To my mind, however, there is something unapproachable about the magnificent, densely pathos-filled darkness. Of course, grief is a very individual and often lonely condition that cannot be subjected to generalisations or judgements. It is perfectly possible that people with grief experiences different from mine will venture into the darkness and find a sense of being redeemed or crushed or filled with emotion in ways that this mournful chanting undoubtedly has the potential to evoke.

Even so, Simon’s mourning chorus feels like an example of sacred sensibilities requiring a visual context to be truly successful. This need not be iconic mosques or churches or actual funeral processions – mourning fiction can certainly be effective and grand – but moving around half-blind in nothing but a flood of voices is a somewhat drowning experience.
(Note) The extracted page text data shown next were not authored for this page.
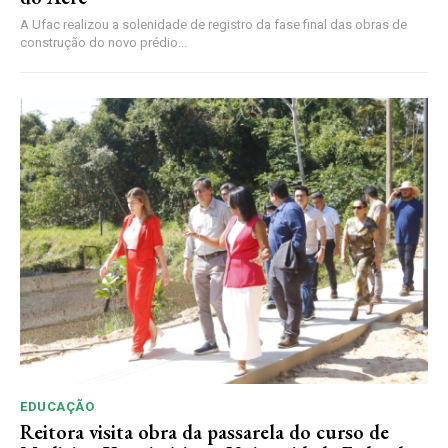
A Ufac realizou a solenidade de registro da fase final das obras de
construção do novo prédio...
EDUCAÇÃO
Reitora visita obra da passarela do curso de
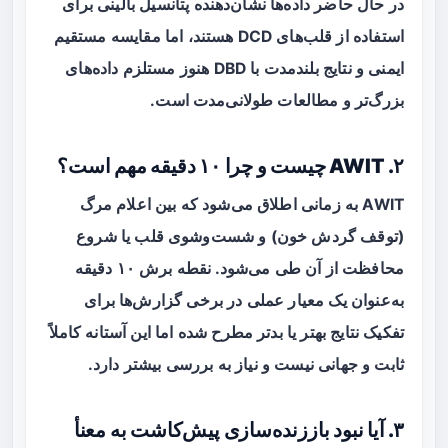
در حال حاضر داده‌ها نشان‌دهنده پتانسیل بالینی برای
استفاده از قلب‌های DCD هستند، اما مقایسه مستقیم
ایمنی و نتایج بلندمدت با DBD هنوز مستلزم داده‌های
بزرگ‌تر و مطالعات طولانی‌مدت است.
۲. AWIT چیست و چرا ۱۰ دقیقه مهم است؟
AWIT به زمانی اطلاق می‌شود که بین اعلام مرگ
(توقف گردش خون) و شست‌وشوی قلب یا شروع
محافظت از آن طی می‌شود. نقطه برش ۱۰ دقیقه
به‌عنوان یک معیار عملی در برخی گزارش‌ها برای
تفکیک نتایج بهتر یا بدتر مطرح شده اما این آستانه کاملاً
ثابت و جهانی نیست و نیاز به بررسی بیشتر دارد.
۳. آیا نبود باززنده‌سازی پیش‌کاشت به معنأ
It is almost completely dark inside Cisternerne with the exception of a single neon tube at the far end: a rigid strip of light plunging from the vaulted ceiling into the water where it becomes soft and wavy. This bar of whiteness after a long trek through black-blue cold appears to be some kind of finale or culmination, and while getting a shiny pay-off amidst dense darkness remains as understated as it is certainly tasteful, it also falls a little flat.

Presumably the choice was made because sound is meant to take centre stage down here; the songs and grief enjoy our undivided focus. However, because the many languages and words and melodies get thoroughly muddled up due to the aforementioned acoustics, you feel a need for something to pin your feelings on. Simply introducing (neon) light in the dark remains, in my opinion, a relatively uninspired artistic impulse – which generally seems to make it difficult to create exhibitions in Cisternerne overall. What do you do with dramatic darkness other than illuminate it in gimmicky ways? Still, if the soundtrack was truly all-encompassing, the addition or removal of a couple of fluorescent lights would be either unnoticeable or forgettable.
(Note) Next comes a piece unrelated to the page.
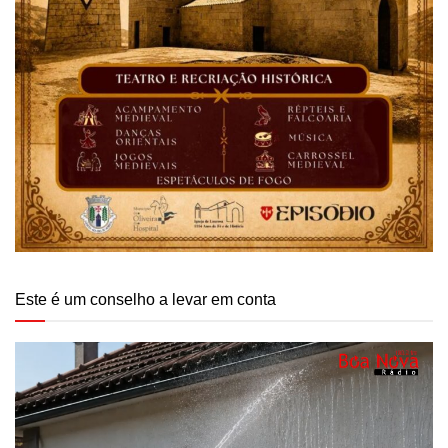
Este é um conselho a levar em conta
Installation view, Taryn Simon, Start Again the Lament, Cisternerne, Frederisberg, 2024. Photo: Torben Eskerod.

It’s not that the songs aren’t beautiful and well done and brimming with all sorts of hurt; they definitely are. But down here, completely detached from the wide range of cultures they jointly represent, they come to resemble props – a wallpaper or scenography of unhappiness, and one which is relatively intangible to boot.
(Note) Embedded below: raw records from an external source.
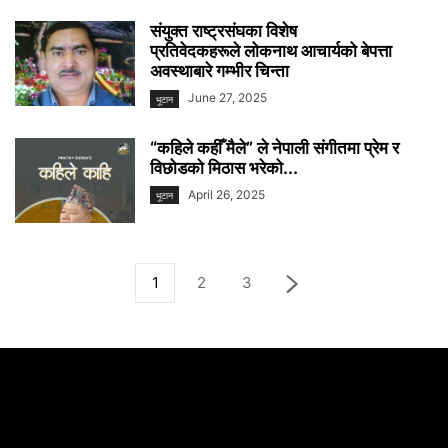
संयुक्त राष्ट्रसंघका विशेष
प्रतिवेदकहरूले लोकनाथ आचार्यको बेपत्ता
अवस्थाबारे गम्भीर चिन्ता
June 27, 2025
भूटान
“कहिले कहीँ मैले” ले नेपाली संगीतमा प्रेम र
विछोडको मिठास भरेको...
April 26, 2025
भूटान
1
2
3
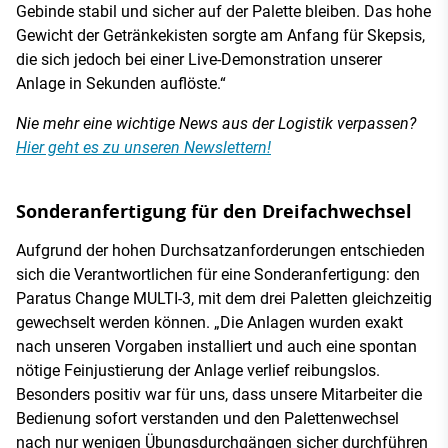
Gebinde stabil und sicher auf der Palette bleiben. Das hohe
Gewicht der Getränkekisten sorgte am Anfang für Skepsis,
die sich jedoch bei einer Live-Demonstration unserer
Anlage in Sekunden auflöste.“
Nie mehr eine wichtige News aus der Logistik verpassen?
Hier geht es zu unseren Newslettern!
Sonderanfertigung für den Dreifachwechsel
Aufgrund der hohen Durchsatzanforderungen entschieden
sich die Verantwortlichen für eine Sonderanfertigung: den
Paratus Change MULTI-3, mit dem drei Paletten gleichzeitig
gewechselt werden können. „Die Anlagen wurden exakt
nach unseren Vorgaben installiert und auch eine spontan
nötige Feinjustierung der Anlage verlief reibungslos.
Besonders positiv war für uns, dass unsere Mitarbeiter die
Bedienung sofort verstanden und den Palettenwechsel
nach nur wenigen Übungsdurchgängen sicher durchführen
The fact that none of the lyrics are available (unless you buy a booklet of printed translations), and that it is beyond difficult to separate the songs from each other obscures any sense of the work’s essence. It is Simon’s exhibition, but the voices and lyrics belong to other people. Their names are mentioned, but linking them to the experience of the work is impossible, just as the languages themselves are probably out of most visitors’ reach. And even though grief is a universal language, even though unintelligible sentences can certainly possess their own kind of beauty, you find yourself groping for pain in Cisternerne rather than being pierced by it – despite the loud sound levels and a will to pathos doing everything they can to establish a total, immersive experience.

After about forty minutes in the dark, I sensed that the loop had definitely started over again, and I moved back towards the light and its real, all-dominant catastrophes with a feeling of having heard the soundtrack to an epic film that never really got off the ground.